Putting forward their plea the prosecution stated that a large number of Advocates had assembled at Boileauganj Bazar of Shimla town and they were insisting on taking their vehicles through the restricted road, though they did not have any valid permits to do so. On this, the complainant SHO reached the spot of agitation and noticed many advocates assembled at the place, where the Petitioner was also one of them. Thereafter, the SHO asked them the reasons for creating the traffic jam by halting their vehicles.
Further, when the SHO asked the lawyers to show the permits for driving on the restricted road, the lawyers turned very aggressive and started pushing the police officials, inflicted fist blows, and hurled abuses on them, plead the petitioner. On this, the complainant tried to calm them down, but they kept on hurling abuses, gave pushes, fist blows, threatened to burn the police station, and told the SHO that they would teach him a lesson never forget in his life. After that, these lawyers sat in protest at the spot and raised slogans.

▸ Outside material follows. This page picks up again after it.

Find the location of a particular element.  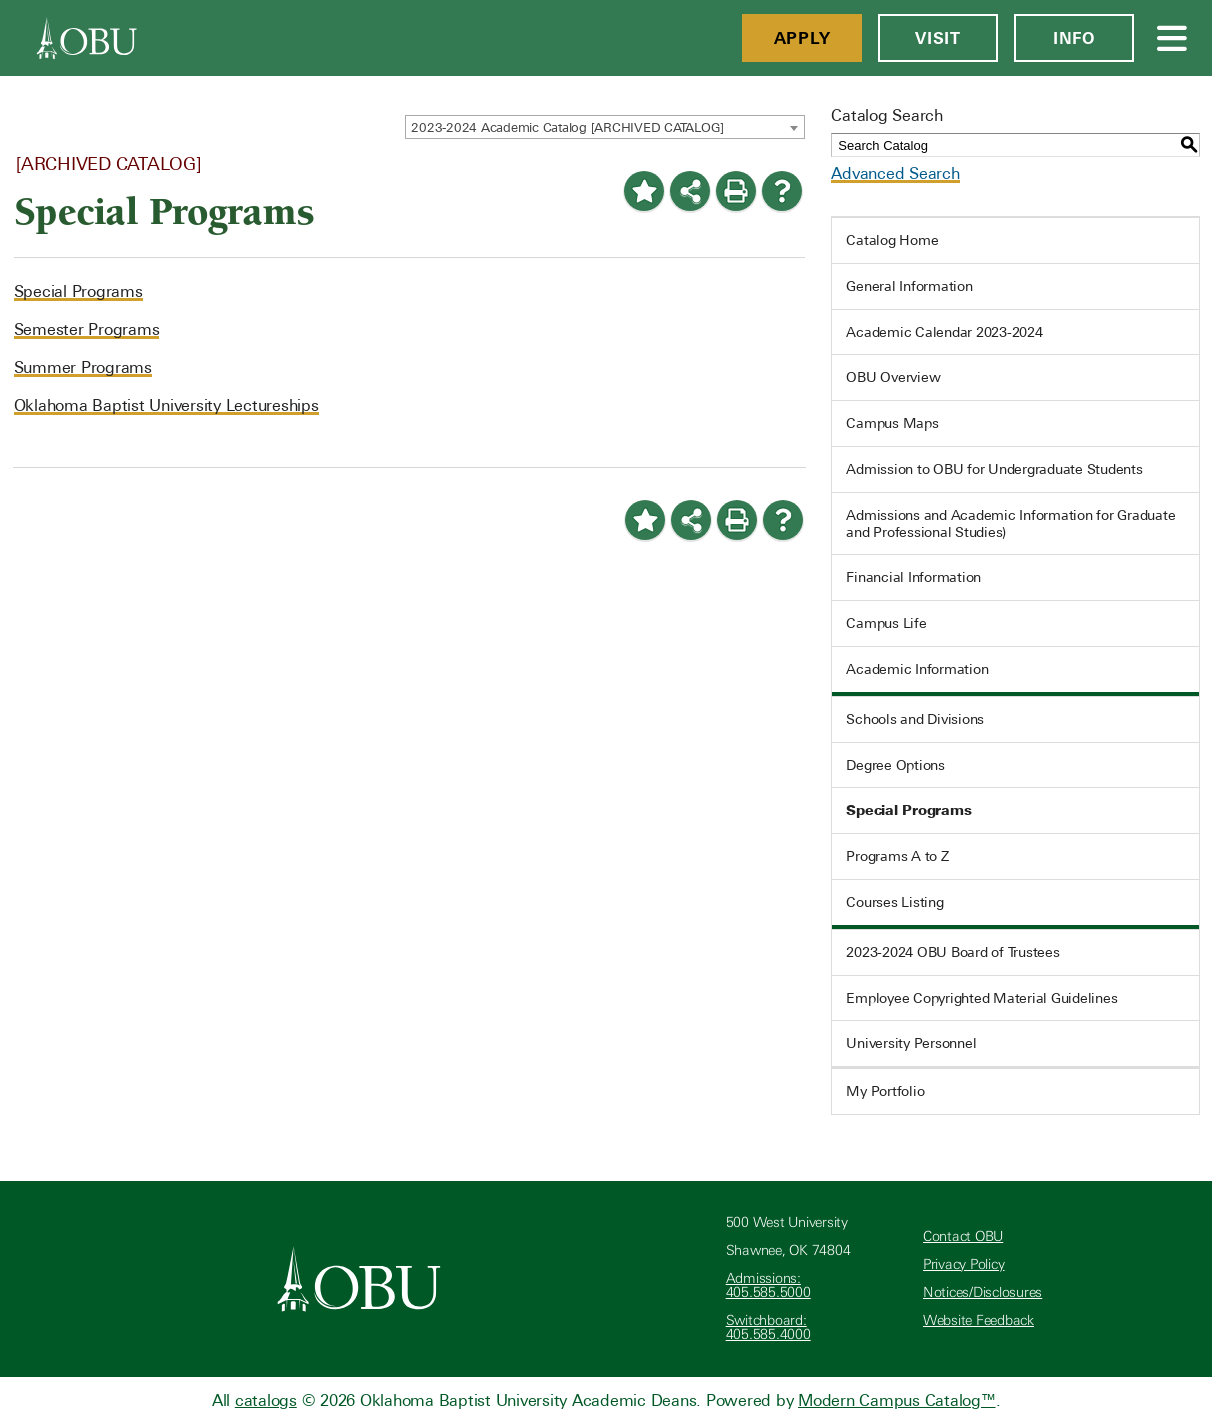 Employee Copyrighted Material Guidelines is located at coordinates (981, 998).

Thereafter, an FIR was registered against the lawyers and the petitioner was named as the person present at the spot.
At the outset, the High Court noted that it need not wait for the completion of investigation and taking of cognizance by the Magistrate to quash the FIR. The Court also observed that the offences that are not listed as compoundable, under Section 320 CrPC can also be compounded, and the procedure to follow would be by quashing the FIR, and consequent proceedings.
Significantly, the Court observed that the FIR nowhere mentions the role of the petitioner and even if is presumed that the petitioner was present at the spot, it would still not lead to an automatic inference of her acting with a common object with those who had inflicted fist blows, hurled abuses, and threatened the SHO, and also threatened to burn the Police Station.
The Court further noted that although the police got a video recording of the incident, the State did not refer to the said portion of the disk at which time frame, the Petitioner was video recorded inflicting fist blows, hurling abuses, or threatening the SHO, or threatening to burn the Police station.
The Court remarked, “Mere presence at the spot in the demonstration would not invite criminal act in the facts and nature of allegations made in the present FIR… therefore, naming the petitioner as an accused is a gross abuse of the process of law. If proceedings are allowed to be continued, it shall amount to the miscarriage of Justice.”
Consequently, the petition was allowed, and the FIR No.164/2019 was quashed along with all the consequential proceedings.